Our discussion of DNS resolution (Section 20.2.2 ) uses the current convention for internet addresses, known as IPv4 (for Internet Protocol version 4) - each IP address is a sequence of four bytes. In the future, the convention for addresses (collectively known as the internet address space) is likely to use a new standard known as IPv6 (http://www.ipv6.org/).
Tomasic and Garcia-Molina (1993) and Jeong and Omiecinski (1995) are key early papers evaluating term partitioning versus document partitioning for distributed indexes. Document partitioning is found to be superior, at least when the distribution of terms is skewed, as it typically is in practice. This result has generally been confirmed in more recent work (MacFarlane et al., 2000). But the outcome depends on the details of the distributed system; at least one thread of work has reached the opposite conclusion (Ribeiro-Neto and Barbosa, 1998, Badue et al., 2001).

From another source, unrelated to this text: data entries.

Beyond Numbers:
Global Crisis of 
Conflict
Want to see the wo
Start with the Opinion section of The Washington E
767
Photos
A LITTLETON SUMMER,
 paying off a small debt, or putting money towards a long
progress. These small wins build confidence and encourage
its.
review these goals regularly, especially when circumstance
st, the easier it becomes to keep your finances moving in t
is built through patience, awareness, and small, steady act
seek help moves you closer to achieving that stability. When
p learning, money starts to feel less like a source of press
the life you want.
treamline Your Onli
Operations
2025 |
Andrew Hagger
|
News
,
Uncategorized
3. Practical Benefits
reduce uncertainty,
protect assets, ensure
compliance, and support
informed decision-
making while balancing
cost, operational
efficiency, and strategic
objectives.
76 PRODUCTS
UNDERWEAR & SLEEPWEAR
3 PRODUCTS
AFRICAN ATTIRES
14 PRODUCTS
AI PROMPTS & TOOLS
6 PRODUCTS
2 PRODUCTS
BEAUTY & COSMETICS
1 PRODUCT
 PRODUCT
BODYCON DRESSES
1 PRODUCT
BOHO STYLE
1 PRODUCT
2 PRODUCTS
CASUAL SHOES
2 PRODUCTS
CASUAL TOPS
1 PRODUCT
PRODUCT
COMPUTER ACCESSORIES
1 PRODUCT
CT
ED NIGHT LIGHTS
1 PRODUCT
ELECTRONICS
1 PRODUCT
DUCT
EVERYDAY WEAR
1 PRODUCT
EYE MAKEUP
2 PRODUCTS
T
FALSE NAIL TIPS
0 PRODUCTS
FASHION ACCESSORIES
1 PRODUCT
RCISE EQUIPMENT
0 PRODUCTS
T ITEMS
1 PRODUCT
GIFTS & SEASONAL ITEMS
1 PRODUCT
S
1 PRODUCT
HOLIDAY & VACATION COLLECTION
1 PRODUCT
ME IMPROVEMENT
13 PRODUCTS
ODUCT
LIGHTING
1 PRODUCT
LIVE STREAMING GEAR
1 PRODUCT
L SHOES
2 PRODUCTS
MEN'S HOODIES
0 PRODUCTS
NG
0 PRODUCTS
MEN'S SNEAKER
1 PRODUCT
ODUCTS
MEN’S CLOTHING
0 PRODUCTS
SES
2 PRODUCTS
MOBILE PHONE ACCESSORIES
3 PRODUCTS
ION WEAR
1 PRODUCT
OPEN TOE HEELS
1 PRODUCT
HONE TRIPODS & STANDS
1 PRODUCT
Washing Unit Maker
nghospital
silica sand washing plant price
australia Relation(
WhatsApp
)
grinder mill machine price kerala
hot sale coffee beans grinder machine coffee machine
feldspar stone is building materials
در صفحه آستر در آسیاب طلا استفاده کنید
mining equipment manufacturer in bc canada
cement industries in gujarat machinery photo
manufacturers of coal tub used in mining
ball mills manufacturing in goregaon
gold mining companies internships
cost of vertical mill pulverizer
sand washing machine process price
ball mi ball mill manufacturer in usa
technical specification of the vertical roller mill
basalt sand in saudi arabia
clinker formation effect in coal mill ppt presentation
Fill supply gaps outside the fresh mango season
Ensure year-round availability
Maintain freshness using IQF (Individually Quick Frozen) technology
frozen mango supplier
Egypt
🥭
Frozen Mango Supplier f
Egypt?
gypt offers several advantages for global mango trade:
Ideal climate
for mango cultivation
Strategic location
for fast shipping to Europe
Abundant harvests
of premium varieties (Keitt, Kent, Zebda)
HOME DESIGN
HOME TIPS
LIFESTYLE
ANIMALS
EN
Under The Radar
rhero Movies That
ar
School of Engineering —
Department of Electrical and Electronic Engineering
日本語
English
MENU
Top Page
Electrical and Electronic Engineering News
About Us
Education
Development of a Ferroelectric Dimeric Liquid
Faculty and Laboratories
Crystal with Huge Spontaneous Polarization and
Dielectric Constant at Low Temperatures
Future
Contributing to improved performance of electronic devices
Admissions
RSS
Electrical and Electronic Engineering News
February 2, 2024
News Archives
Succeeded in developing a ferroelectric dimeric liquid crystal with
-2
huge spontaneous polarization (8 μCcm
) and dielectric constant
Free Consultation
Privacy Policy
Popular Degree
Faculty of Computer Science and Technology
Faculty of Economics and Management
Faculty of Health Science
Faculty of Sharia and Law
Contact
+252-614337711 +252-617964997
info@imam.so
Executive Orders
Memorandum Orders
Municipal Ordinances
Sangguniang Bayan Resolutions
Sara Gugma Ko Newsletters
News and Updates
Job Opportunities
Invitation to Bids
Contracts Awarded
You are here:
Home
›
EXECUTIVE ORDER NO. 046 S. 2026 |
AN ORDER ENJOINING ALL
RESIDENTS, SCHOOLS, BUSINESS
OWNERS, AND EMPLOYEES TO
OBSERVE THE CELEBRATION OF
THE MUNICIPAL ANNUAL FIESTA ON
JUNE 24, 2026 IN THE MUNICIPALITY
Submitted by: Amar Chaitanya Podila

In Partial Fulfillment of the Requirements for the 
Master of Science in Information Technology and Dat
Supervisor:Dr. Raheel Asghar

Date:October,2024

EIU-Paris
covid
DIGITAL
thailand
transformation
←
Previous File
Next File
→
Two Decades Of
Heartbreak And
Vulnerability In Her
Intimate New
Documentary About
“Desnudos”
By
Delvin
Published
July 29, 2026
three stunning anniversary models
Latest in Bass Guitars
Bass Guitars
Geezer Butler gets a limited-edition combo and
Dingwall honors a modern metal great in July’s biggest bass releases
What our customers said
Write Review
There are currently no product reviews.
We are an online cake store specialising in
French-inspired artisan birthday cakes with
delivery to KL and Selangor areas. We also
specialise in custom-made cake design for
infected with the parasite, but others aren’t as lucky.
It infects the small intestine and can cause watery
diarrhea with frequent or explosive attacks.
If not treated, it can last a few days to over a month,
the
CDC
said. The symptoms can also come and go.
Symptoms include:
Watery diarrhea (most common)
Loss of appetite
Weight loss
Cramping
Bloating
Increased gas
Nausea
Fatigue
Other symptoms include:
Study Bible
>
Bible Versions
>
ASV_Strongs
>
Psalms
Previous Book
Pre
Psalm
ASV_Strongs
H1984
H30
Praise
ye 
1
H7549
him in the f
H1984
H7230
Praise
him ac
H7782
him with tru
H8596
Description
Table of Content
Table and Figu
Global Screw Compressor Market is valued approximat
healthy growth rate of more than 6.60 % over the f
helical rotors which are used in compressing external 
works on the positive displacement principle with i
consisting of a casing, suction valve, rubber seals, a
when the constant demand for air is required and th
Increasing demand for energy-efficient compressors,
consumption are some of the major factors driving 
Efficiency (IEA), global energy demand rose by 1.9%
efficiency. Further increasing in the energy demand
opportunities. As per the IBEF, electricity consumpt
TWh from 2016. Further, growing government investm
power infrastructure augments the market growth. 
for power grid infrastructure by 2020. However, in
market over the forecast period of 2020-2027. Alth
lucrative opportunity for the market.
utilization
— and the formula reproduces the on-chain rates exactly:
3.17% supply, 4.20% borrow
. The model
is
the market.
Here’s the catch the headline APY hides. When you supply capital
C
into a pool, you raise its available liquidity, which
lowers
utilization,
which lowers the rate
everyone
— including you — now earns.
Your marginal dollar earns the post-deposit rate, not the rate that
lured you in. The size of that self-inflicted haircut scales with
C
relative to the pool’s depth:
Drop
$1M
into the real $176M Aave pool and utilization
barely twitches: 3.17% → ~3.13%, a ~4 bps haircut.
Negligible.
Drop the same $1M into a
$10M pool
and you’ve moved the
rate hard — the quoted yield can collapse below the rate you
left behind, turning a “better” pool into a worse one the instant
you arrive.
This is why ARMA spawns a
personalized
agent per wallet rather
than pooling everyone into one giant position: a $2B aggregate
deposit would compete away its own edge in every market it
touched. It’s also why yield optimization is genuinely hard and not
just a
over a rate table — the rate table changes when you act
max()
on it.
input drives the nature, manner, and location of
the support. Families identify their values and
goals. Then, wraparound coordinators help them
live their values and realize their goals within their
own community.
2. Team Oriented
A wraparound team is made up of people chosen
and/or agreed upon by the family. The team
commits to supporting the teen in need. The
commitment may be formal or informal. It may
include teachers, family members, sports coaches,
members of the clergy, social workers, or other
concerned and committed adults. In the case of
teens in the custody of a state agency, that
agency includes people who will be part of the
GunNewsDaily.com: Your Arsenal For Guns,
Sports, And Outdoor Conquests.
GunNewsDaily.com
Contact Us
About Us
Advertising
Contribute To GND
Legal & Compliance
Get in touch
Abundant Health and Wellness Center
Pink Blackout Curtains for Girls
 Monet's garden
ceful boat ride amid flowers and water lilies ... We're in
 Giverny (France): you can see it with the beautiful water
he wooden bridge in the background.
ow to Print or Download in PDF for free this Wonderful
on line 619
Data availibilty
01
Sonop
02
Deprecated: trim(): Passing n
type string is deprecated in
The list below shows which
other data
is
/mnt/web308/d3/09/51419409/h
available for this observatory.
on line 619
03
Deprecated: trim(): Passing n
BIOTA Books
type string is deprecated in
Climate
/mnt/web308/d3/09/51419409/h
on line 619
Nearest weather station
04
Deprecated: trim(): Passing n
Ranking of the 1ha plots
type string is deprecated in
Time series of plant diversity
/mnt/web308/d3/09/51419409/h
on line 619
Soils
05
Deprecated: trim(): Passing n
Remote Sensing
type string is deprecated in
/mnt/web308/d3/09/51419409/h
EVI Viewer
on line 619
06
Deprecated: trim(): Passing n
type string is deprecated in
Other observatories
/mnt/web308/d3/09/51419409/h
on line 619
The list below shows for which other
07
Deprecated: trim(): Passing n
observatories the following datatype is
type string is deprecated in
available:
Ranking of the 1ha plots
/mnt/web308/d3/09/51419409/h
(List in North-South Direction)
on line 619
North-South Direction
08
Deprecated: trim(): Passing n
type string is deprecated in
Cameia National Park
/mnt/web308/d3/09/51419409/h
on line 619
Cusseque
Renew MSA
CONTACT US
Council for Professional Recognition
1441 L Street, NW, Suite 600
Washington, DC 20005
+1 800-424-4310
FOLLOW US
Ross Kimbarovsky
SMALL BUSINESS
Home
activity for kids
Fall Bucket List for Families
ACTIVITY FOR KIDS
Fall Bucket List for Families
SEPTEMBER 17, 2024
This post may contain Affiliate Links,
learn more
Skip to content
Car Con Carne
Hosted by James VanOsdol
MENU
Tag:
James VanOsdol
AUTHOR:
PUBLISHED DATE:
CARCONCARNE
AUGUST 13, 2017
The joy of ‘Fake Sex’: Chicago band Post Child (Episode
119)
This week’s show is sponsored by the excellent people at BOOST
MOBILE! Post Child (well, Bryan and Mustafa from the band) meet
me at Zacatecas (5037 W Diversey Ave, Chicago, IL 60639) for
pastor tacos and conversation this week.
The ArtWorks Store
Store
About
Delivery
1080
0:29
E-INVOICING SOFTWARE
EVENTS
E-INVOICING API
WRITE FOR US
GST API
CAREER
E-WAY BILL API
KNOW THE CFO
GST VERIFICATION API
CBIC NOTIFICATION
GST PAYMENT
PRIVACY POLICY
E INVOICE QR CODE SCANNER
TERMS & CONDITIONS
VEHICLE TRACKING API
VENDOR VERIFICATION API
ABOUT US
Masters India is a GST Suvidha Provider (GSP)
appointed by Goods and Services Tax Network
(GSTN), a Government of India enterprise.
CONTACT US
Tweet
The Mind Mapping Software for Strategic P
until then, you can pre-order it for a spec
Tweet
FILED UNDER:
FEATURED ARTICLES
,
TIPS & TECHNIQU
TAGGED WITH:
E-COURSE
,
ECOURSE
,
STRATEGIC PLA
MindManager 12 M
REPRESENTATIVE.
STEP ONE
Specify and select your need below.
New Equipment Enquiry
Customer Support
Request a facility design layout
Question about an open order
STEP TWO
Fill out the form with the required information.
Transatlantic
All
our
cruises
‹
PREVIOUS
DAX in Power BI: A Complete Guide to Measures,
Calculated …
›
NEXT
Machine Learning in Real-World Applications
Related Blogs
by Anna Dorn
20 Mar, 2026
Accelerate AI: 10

Sornil (2001) argues for a partitioning scheme that is a hybrid between term and document partitioning.
Barroso et al. (2003) describe the distribution methods used at Google. The first implementation of a connectivity server was described by Bharat et al. (1998). The scheme discussed in this chapter, currently believed to be the best published scheme (achieving as few as 3 bits per link for encoding), is described in a series of papers by Boldi and Vigna (2004b;a).